-- Input for this task follows --
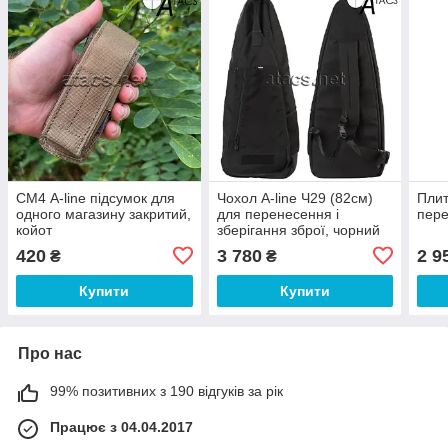
СМ4 A-line підсумок для
Чохол A-line Ч29 (82см)
Плит
одного магазину закритий,
для перенесення і
пере
койот
зберігання зброї, чорний
420
3 780
2 9
₴
₴
Купити
Купити
Про нас
99% позитивних з 190 відгуків за рік
Працює з 04.04.2017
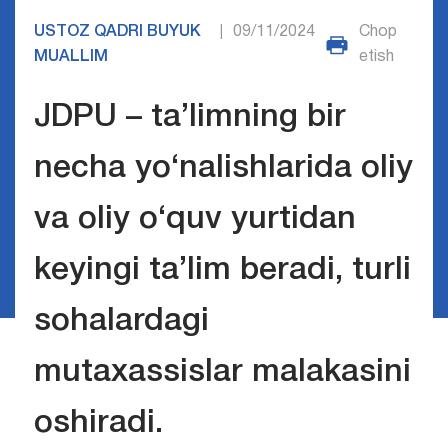
USTOZ QADRI BUYUK
09/11/2024
Chop
|
MUALLIM
etish
JDPU – ta’limning bir
necha yo‘nalishlarida oliy
va oliy o‘quv yurtidan
keyingi ta’lim beradi, turli
sohalardagi
mutaxassislar malakasini
oshiradi.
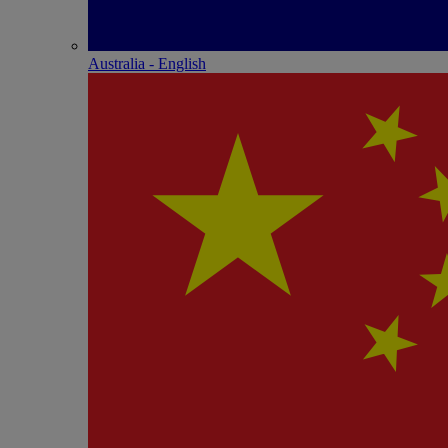
Australia - English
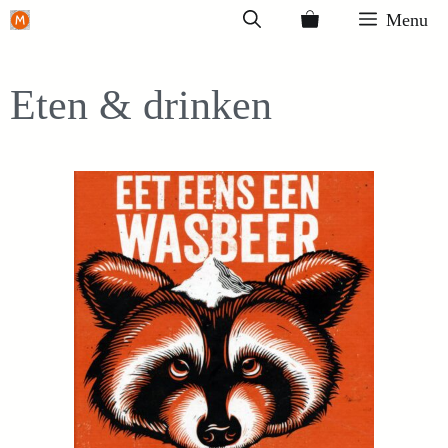
Ga
Menu
naar
de
Eten & drinken
inhoud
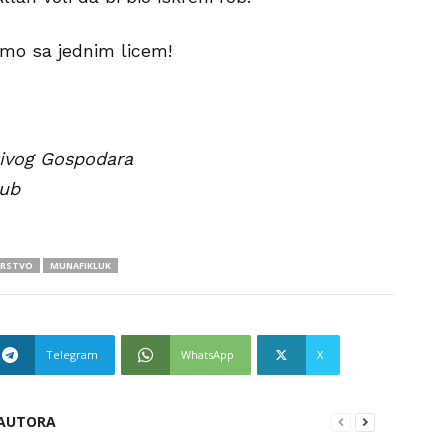
samo sa jednim licem!
tivog Gospodara
ub
ERSTVO
MUNAFIKLUK
Telegram
WhatsApp
X
 AUTORA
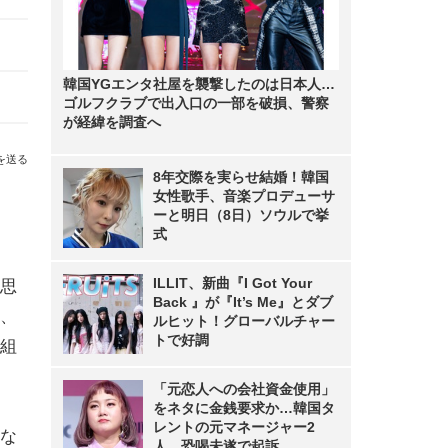
韓国YGエンタ社屋を襲撃したのは日本人…
ゴルフクラブで出入口の一部を破損、警察
が経緯を調査へ
を送る
8年交際を実らせ結婚！韓国
女性歌手、音楽プロデューサ
ーと明日（8日）ソウルで挙
式
ILLIT、新曲『I Got Your
思
Back 』が『It’s Me』とダブ
、
ルヒット！グローバルチャー
トで好調
組
「元恋人への会社資金使用」
をネタに金銭要求か…韓国タ
レントの元マネージャー2
な
人、恐喝未遂で起訴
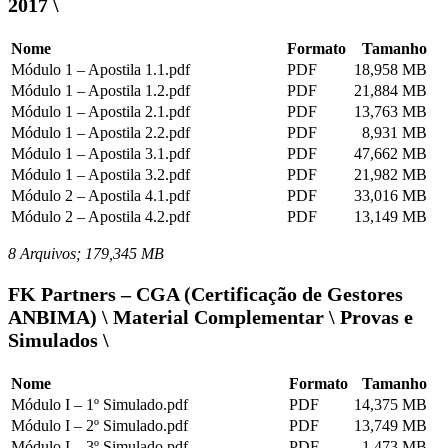
2017 \
Nome
Formato
Tamanho
Módulo 1 – Apostila 1.1.pdf
PDF
18,958 MB
Módulo 1 – Apostila 1.2.pdf
PDF
21,884 MB
Módulo 1 – Apostila 2.1.pdf
PDF
13,763 MB
Módulo 1 – Apostila 2.2.pdf
PDF
8,931 MB
Módulo 1 – Apostila 3.1.pdf
PDF
47,662 MB
Módulo 1 – Apostila 3.2.pdf
PDF
21,982 MB
Módulo 2 – Apostila 4.1.pdf
PDF
33,016 MB
Módulo 2 – Apostila 4.2.pdf
PDF
13,149 MB
8 Arquivos; 179,345 MB
FK Partners – CGA (Certificação de Gestores
ANBIMA) \ Material Complementar \ Provas e
Simulados \
Nome
Formato
Tamanho
Módulo I – 1º Simulado.pdf
PDF
14,375 MB
Módulo I – 2º Simulado.pdf
PDF
13,749 MB
Módulo I – 3º Simulado.pdf
PDF
1,473 MB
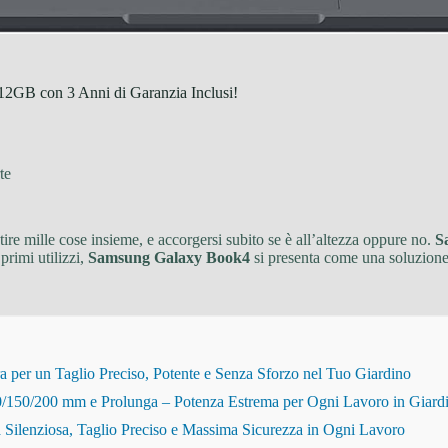
2GB con 3 Anni di Garanzia Inclusi!
te
stire mille cose insieme, e accorgersi subito se è all’altezza oppure no.
S
primi utilizzi,
Samsung Galaxy Book4
si presenta come una soluzione 
r un Taglio Preciso, Potente e Senza Sforzo nel Tuo Giardino
150/200 mm e Prolunga – Potenza Estrema per Ogni Lavoro in Giard
Silenziosa, Taglio Preciso e Massima Sicurezza in Ogni Lavoro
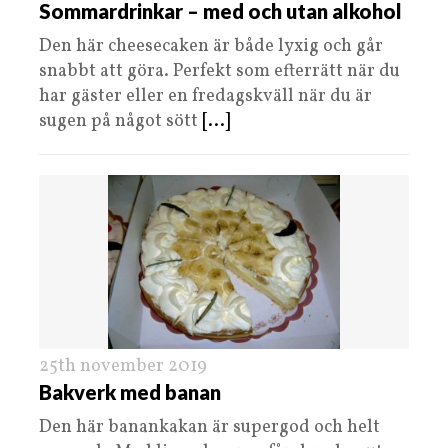
Sommardrinkar – med och utan alkohol
Den här cheesecaken är både lyxig och går
snabbt att göra. Perfekt som efterrätt när du
har gäster eller en fredagskväll när du är
sugen på något sött
[...]
25th november 2019
Bakverk med banan
Den här banankakan är supergod och helt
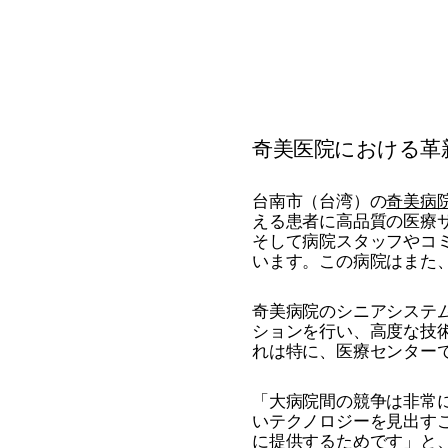
奇美医院における革
台南市（台湾）の
奇美病
える患者に高品質の医療
そして病院スタッフやコ
います。この病院はまた
奇美病院のシニアシステムア
ションを行い、高度な技
れは特に、医療センター
「大病院間の競争は非常
いテクノロジーを見出す
に提供するためです」と、J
-- Input for this task concluded --
> [Description of the task] Please repeat every record above exactly, leaving the pictures out.

> [Answer to this task]
СМ4 A-line підсумок для
Чохол A-line Ч29 (82см)
Плит
одного магазину закритий,
для перенесення і
пере
койот
зберігання зброї, чорний
420
3 780
2 9
₴
₴
Купити
Купити
Про нас
99% позитивних з 190 відгуків за рік
Працює з 04.04.2017
USTOZ QADRI BUYUK
09/11/2024
Chop
|
MUALLIM
etish
JDPU – ta’limning bir
necha yo‘nalishlarida oliy
va oliy o‘quv yurtidan
keyingi ta’lim beradi, turli
sohalardagi
mutaxassislar malakasini
oshiradi.
Australia - English
Ga
Menu
naar
de
Eten & drinken
inhoud
samo sa jednim licem!
tivog Gospodara
ub
ERSTVO
MUNAFIKLUK
Telegram
WhatsApp
X
 AUTORA
韓国YGエンタ社屋を襲撃したのは日本人…
ゴルフクラブで出入口の一部を破損、警察
が経緯を調査へ
を送る
8年交際を実らせ結婚！韓国
女性歌手、音楽プロデューサ
ーと明日（8日）ソウルで挙
式
ILLIT、新曲『I Got Your
思
Back 』が『It’s Me』とダブ
、
ルヒット！グローバルチャー
トで好調
組
「元恋人への会社資金使用」
をネタに金銭要求か…韓国タ
レントの元マネージャー2
な
人、恐喝未遂で起訴
2017 \
Nome
Formato
Tamanho
Módulo 1 – Apostila 1.1.pdf
PDF
18,958 MB
Módulo 1 – Apostila 1.2.pdf
PDF
21,884 MB
Módulo 1 – Apostila 2.1.pdf
PDF
13,763 MB
Módulo 1 – Apostila 2.2.pdf
PDF
8,931 MB
Módulo 1 – Apostila 3.1.pdf
PDF
47,662 MB
Módulo 1 – Apostila 3.2.pdf
PDF
21,982 MB
Módulo 2 – Apostila 4.1.pdf
PDF
33,016 MB
Módulo 2 – Apostila 4.2.pdf
PDF
13,149 MB
8 Arquivos; 179,345 MB
FK Partners – CGA (Certificação de Gestores
ANBIMA) \ Material Complementar \ Provas e
Simulados \
Nome
Formato
Tamanho
Módulo I – 1º Simulado.pdf
PDF
14,375 MB
Módulo I – 2º Simulado.pdf
PDF
13,749 MB
Módulo I – 3º Simulado.pdf
PDF
1,473 MB
2GB con 3 Anni di Garanzia Inclusi!
te
stire mille cose insieme, e accorgersi subito se è all’altezza oppure no.
S
primi utilizzi,
Samsung Galaxy Book4
si presenta come una soluzione 
r un Taglio Preciso, Potente e Senza Sforzo nel Tuo Giardino
150/200 mm e Prolunga – Potenza Estrema per Ogni Lavoro in Giard
Silenziosa, Taglio Preciso e Massima Sicurezza in Ogni Lavoro
Sommardrinkar – med och utan alkohol
Den här cheesecaken är både lyxig och går
snabbt att göra. Perfekt som efterrätt när du
har gäster eller en fredagskväll när du är
sugen på något sött
[...]
25th november 2019
Bakverk med banan
Den här banankakan är supergod och helt
奇美医院における革
台南市（台湾）の
奇美病
える患者に高品質の医療
そして病院スタッフやコ
います。この病院はまた
奇美病院のシニアシステムア
ションを行い、高度な技
れは特に、医療センター
「大病院間の競争は非常
いテクノロジーを見出す
に提供するためです」と、J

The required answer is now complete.